For a Go-kart, I'd just get a series wound motor. You're not really that heavy to use regen to do much more than braking.


----------



## silent wolf (Jul 6, 2010)

Yeah, it is a little pricey, how much would the lowest package cost for a 5-10 hp motor, I just want a lot of torque and some speed.


----------



## ewdysar (Jun 15, 2010)

Silent Wolf,

Most electric drives aren't spec'd in hp, but more often in volts and amps. You might find this easier when looking at potential motors, controllers and battery systems. There are both AC and DC systems available to choose from, you can search this forum to find out how other people have attempted similar projects.

You haven't really said why you want to do this. You will find that this project will probably cost you considerably more than a regular ICE driveline. Even if you go with salvage forklift parts, or even using a motor that you have laying about, it will cost you more than a salvage IC engine. New electric drive parts and batteries will be much pricier than a new engine.

You'll need to accept limited range and reduced performance due to the weight of the drive system. I'm not saying that you shouldn't do it, just that you should have a realistic view of what you're working towards.

Eric


----------



## frodus (Apr 12, 2008)

silent wolf said:


> Yeah, it is a little pricey, how much would the lowest package cost for a 5-10 hp motor, I just want a lot of torque and some speed.


maybe like $1400 for an alltrax and an Advanced DC or D&D motor.
maybe another $3-400 for lead acid batteries
another $2-400 for a charger
another $1-200 for gauges
another $60-100 for contactor
fuses, cable, other wiring $100 or so

you'll spend more getting that AC motor to run than you'd likely spend just getting a series wound motor and matching controller..... and it'd beat the AC motor for torque per LB. 

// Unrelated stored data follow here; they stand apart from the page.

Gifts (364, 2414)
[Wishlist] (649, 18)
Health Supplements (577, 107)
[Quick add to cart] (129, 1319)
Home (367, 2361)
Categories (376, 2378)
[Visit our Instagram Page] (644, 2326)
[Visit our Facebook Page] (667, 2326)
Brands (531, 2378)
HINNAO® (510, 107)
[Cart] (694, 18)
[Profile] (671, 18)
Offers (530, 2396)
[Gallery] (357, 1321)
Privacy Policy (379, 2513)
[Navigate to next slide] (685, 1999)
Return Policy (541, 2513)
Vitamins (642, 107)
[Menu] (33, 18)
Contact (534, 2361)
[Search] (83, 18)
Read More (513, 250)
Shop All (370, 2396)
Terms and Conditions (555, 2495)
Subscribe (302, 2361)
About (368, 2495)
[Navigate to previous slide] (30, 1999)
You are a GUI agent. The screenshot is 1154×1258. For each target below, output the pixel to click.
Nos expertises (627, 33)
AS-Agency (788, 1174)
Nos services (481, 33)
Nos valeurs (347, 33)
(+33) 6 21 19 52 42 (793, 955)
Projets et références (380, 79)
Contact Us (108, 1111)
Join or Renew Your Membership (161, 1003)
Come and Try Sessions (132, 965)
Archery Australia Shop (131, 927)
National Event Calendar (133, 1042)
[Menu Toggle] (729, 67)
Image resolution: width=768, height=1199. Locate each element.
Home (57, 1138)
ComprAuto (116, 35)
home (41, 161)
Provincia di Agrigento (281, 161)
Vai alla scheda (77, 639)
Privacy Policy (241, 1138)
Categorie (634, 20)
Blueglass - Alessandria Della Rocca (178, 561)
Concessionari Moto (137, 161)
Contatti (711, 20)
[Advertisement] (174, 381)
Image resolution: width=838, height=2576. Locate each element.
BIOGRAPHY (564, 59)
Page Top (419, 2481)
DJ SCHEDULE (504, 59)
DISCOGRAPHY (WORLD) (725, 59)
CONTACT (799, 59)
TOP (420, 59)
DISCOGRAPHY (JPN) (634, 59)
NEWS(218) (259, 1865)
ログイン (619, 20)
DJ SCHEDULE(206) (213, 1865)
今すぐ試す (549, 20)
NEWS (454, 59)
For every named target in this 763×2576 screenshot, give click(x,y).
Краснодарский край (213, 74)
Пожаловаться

I used to have a gokart with an A00 motor from ADC, 48V and the guy before me had it reach 56mph (still holds an NEDRA record). Had tons of torque, the motor was fairly inexpensive and the controller is fairly cheap as well. Normal Lead acid batteries.

I agree though, you'll spend WAY more on an electric than you'd spend getting a nice engine installed on it.


----------